*WHAT IS EXPECTED*: Extract, exactly and without pictures, every line from the one that includes "Lefotózták Oláh" through the final line of the material below.

*DATASET*:

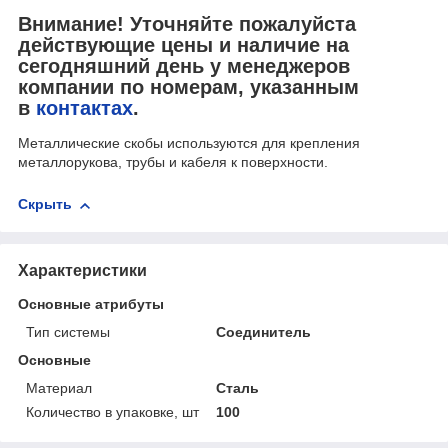
Внимание! Уточняйте пожалуйста
действующие цены и наличие на
сегодняшний день у менеджеров
компании по номерам, указанным
в
контактах
.
Металлические скобы используются для крепления
металлорукова, трубы и кабеля к поверхности.
Скрыть
Характеристики
Основные атрибуты
Тип системы
Соединитель
Основные
Материал
Сталь
Количество в упаковке, шт
100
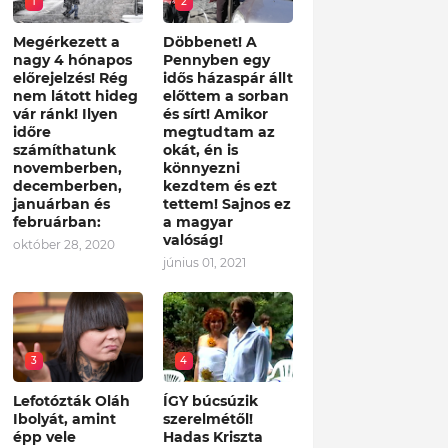
1
2
Megérkezett a
Döbbenet! A
nagy 4 hónapos
Pennyben egy
előrejelzés! Rég
idős házaspár állt
nem látott hideg
előttem a sorban
vár ránk! Ilyen
és sírt! Amikor
időre
megtudtam az
számíthatunk
okát, én is
novemberben,
könnyezni
decemberben,
kezdtem és ezt
januárban és
tettem! Sajnos ez
februárban:
a magyar
valóság!
október 28, 2020
június 01, 2021
3
4
Lefotózták Oláh
ÍGY búcsúzik
Ibolyát, amint
szerelmétől!
épp vele
Hadas Kriszta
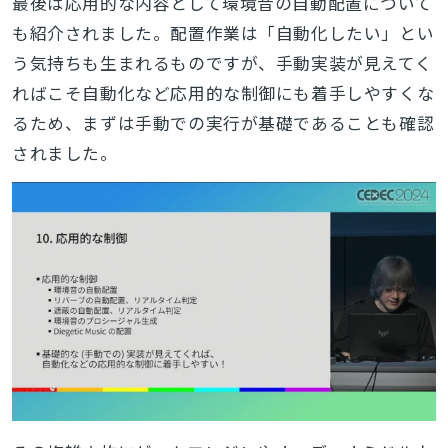
最後は応用的な内容として環境音の自動配置について
も紹介されました。配置作業は「自動化したい」とい
う気持ちも生まれるものですが、手動実装が見えてく
ればこそ自動化など応用的な制御にも着手しやすくな
るため、まずは手動での実行が基礎であることも確認
されました。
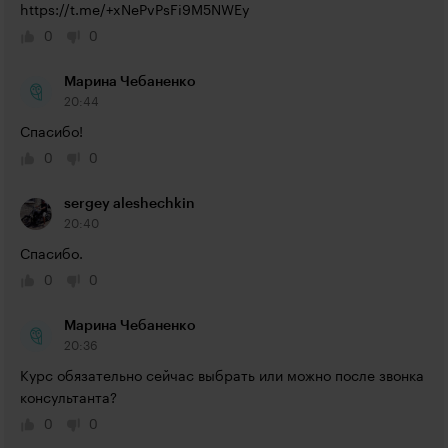
https://t.me/+xNePvPsFi9M5NWEy
0
0
Марина Чебаненко
20:44
Спасибо!
0
0
sergey aleshechkin
20:40
Спасибо.
0
0
Марина Чебаненко
20:36
Курс обязательно сейчас выбрать или можно после звонка 
консультанта?
0
0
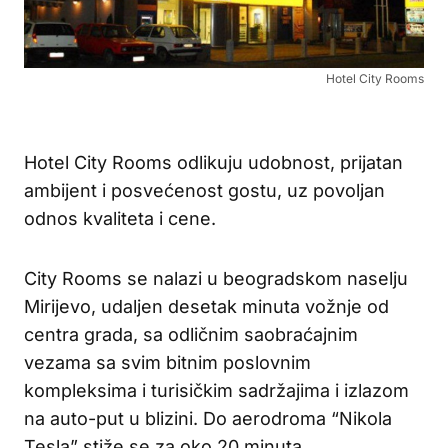
Hotel City Rooms
Hotel City Rooms odlikuju udobnost, prijatan
ambijent i posvećenost gostu, uz povoljan
odnos kvaliteta i cene.
City Rooms se nalazi u beogradskom naselju
Mirijevo, udaljen desetak minuta vožnje od
centra grada, sa odličnim saobraćajnim
vezama sa svim bitnim poslovnim
kompleksima i turisičkim sadržajima i izlazom
na auto-put u blizini. Do aerodroma “Nikola
Tesla” stiže se za oko 20 minuta.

*OUTPUT OF THE EXERCISE*:
Lefotózták Oláh
ÍGY búcsúzik
Ibolyát, amint
szerelmétől!
épp vele
Hadas Kriszta
最後は応用的な内容として環境音の自動配置について
も紹介されました。配置作業は「自動化したい」とい
う気持ちも生まれるものですが、手動実装が見えてく
ればこそ自動化など応用的な制御にも着手しやすくな
るため、まずは手動での実行が基礎であることも確認
されました。
https://t.me/+xNePvPsFi9M5NWEy
0
0
Марина Чебаненко
20:44
Спасибо!
0
0
sergey aleshechkin
20:40
Спасибо.
0
0
Марина Чебаненко
20:36
Курс обязательно сейчас выбрать или можно после звонка 
консультанта?
0
0
Hotel City Rooms
Hotel City Rooms odlikuju udobnost, prijatan
ambijent i posvećenost gostu, uz povoljan
odnos kvaliteta i cene.
City Rooms se nalazi u beogradskom naselju
Mirijevo, udaljen desetak minuta vožnje od
centra grada, sa odličnim saobraćajnim
vezama sa svim bitnim poslovnim
kompleksima i turisičkim sadržajima i izlazom
na auto-put u blizini. Do aerodroma “Nikola
Tesla” stiže se za oko 20 minuta.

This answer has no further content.